Estreno en España en el Festival de Itálica

La danza del Mediterráneo

Hervé Koubi presenta en Sevilla «Ce que le jour doit à la nuit»

El baile grupal destaca en «Ce que le jour doit à la nuit», de Hervé Koubi
El baile grupal destaca en «Ce que le jour doit à la nuit», de Hervé Koubi - ABC
Marta Carrasco Sevilla - Actualizado: Guardado en: Cultura

Hervé Koubi se enteró a los 25 años que sus orígenes eran argelinos, cuando su padre le enseñó una foto de su bisabuelo con ropajes árabes. Nacido en Cannes, Koubi, este doctor en Farmacia y biólogo, cambió las pipetas por el baile, siendo Preljocaj uno de los coreógrafos de su formación.

Koubi ha querido dar vida a sus sueños de Oriente, esos que conoció ya mayor y que le han llevado a crear una pieza coreográfica basada en la novela epónima de Yasmina Khadra, pseudónimo de Mohammed Moulessehoul, y que de alguna forma refleja su vida.

«Ce que le jour doit à la nuit» es un montaje realizado para doce bailarines (en Itálica faltó uno, el intérprete de Burkina Faso), procedentes de la danza urbana. Es su presentación en España, pues nunca había visitado la compañía nuestro país, pese a que esta pieza lleva más de 300 funciones.

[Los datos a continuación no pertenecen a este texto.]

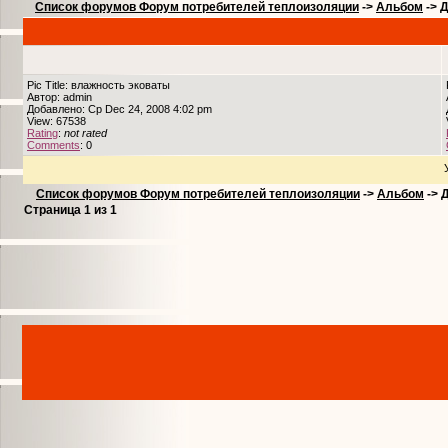
Список форумов Форум потребителей теплоизоляции
->
Альбом
->
Д
Pic Title: влажность эковаты
Автор: admin
Добавлено: Ср Dec 24, 2008 4:02 pm
View: 67538
Rating
:
not rated
Comments
: 0
Список форумов Форум потребителей теплоизоляции
->
Альбом
->
Страница
1
из
1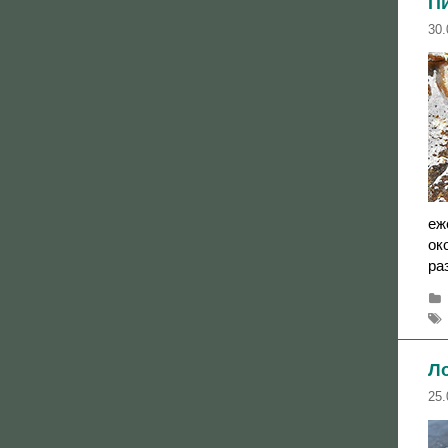
П
30.
еж
ок
ра
Л
25.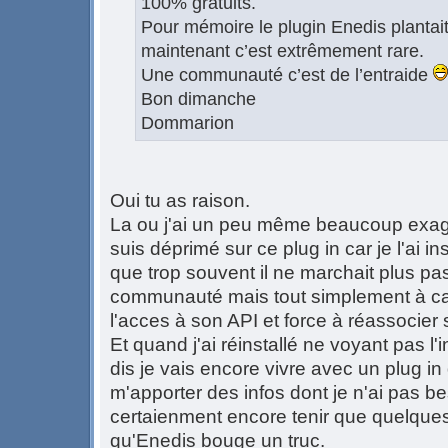
100% gratuits.
Pour mémoire le plugin Enedis plantait
maintenant c’est extrêmement rare.
Une communauté c’est de l’entraide
Bon dimanche
Dommarion
Oui tu as raison.
La ou j'ai un peu même beaucoup exagér
suis déprimé sur ce plug in car je l'ai i
que trop souvent il ne marchait plus pa
communauté mais tout simplement à ca
l'acces à son API et force à réassocier
Et quand j'ai réinstallé ne voyant pas l'
dis je vais encore vivre avec un plug i
m'apporter des infos dont je n'ai pas be
certaienment encore tenir que quelques
qu'Enedis bouge un truc.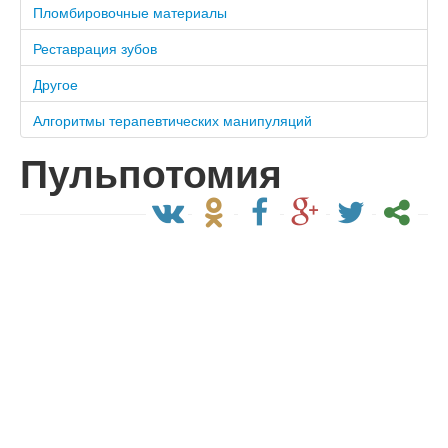
Пломбировочные материалы
Реставрация зубов
Другое
Алгоритмы терапевтических манипуляций
Пульпотомия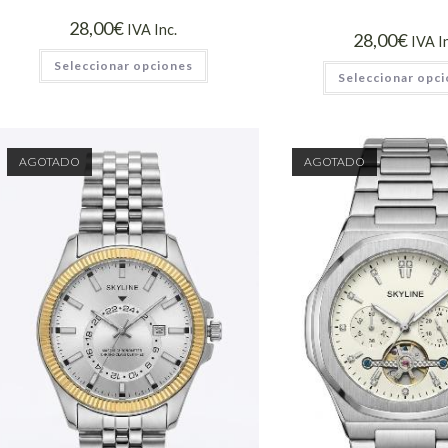
28,00
€
IVA Inc.
28,00
€
IVA I
Seleccionar opciones
Seleccionar opc
AGOTADO
AGOTADO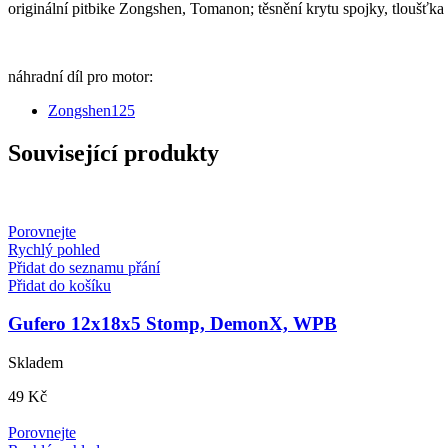
originální pitbike Zongshen, Tomanon; těsnění krytu spojky, tloušťka
náhradní díl pro motor:
Zongshen125
Související produkty
Porovnejte
Rychlý pohled
Přidat do seznamu přání
Přidat do košíku
Gufero 12x18x5 Stomp, DemonX, WPB
Skladem
49
Kč
Porovnejte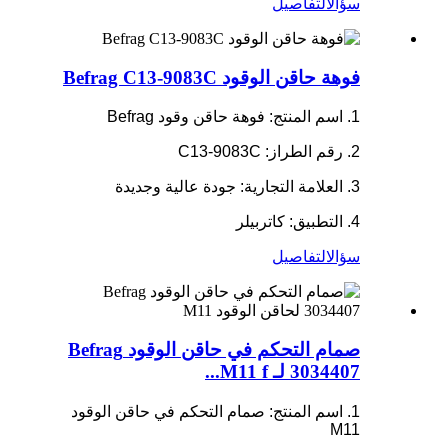
سؤال
التفاصيل
فوهة حاقن الوقود Befrag C13-9083C
1. اسم المنتج: فوهة حاقن وقود Befrag
2. رقم الطراز: C13-9083C
3. العلامة التجارية: جودة عالية وجديدة
4. التطبيق: كاتربيلر
سؤال
التفاصيل
صمام التحكم في حاقن الوقود Befrag
3034407 لـ M11 f...
1. اسم المنتج: صمام التحكم في حاقن الوقود
M11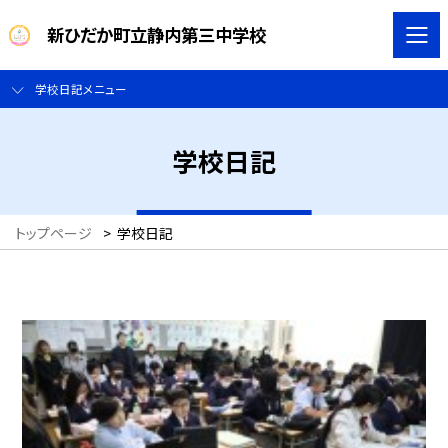
新ひだか町立静内第三中学校
学校日記メニュー
学校日記
トップページ
>
学校日記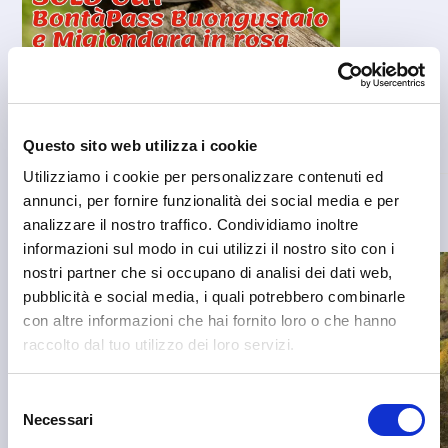
Questo sito web utilizza i cookie
Utilizziamo i cookie per personalizzare contenuti ed
annunci, per fornire funzionalità dei social media e per
analizzare il nostro traffico. Condividiamo inoltre
informazioni sul modo in cui utilizzi il nostro sito con i
nostri partner che si occupano di analisi dei dati web,
pubblicità e social media, i quali potrebbero combinarle
con altre informazioni che hai fornito loro o che hanno
raccolto dal tuo utilizzo dei loro servizi.
Selezione
Necessari
del
consenso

La coreografía tiene un virtud extraordinaria: que no intenta que los bailarines de danza urbana hagan danza contemporánea, y sobre todo, controla el «tempo» de la danza. Es decir, consigue un lenguaje propio que inevitablemente tiene estéticas de hip-hop y de contemporáneo.

Los bailarines son verdaderos atletas y acróbatas y utilizan todos los elementos y saltos caraterísticos del hip-hop como flare, winmill, handhop y todo el vocabulario de la danza urbana incluidos los famosos windmills (rotar desde el suelo sobre el tronco). Pero no se confundan, es una coreografía, no son las famosas batallas de hip-hop, aunque en algunos momentos tenga esa estética, pero muy controlada.

Los intérpretes están ataviados con pantalones blancos y sobrefaldas, a medio camino entre las túnicas árabes y las de los derviches turcos. Al saltar a veces parecen alas.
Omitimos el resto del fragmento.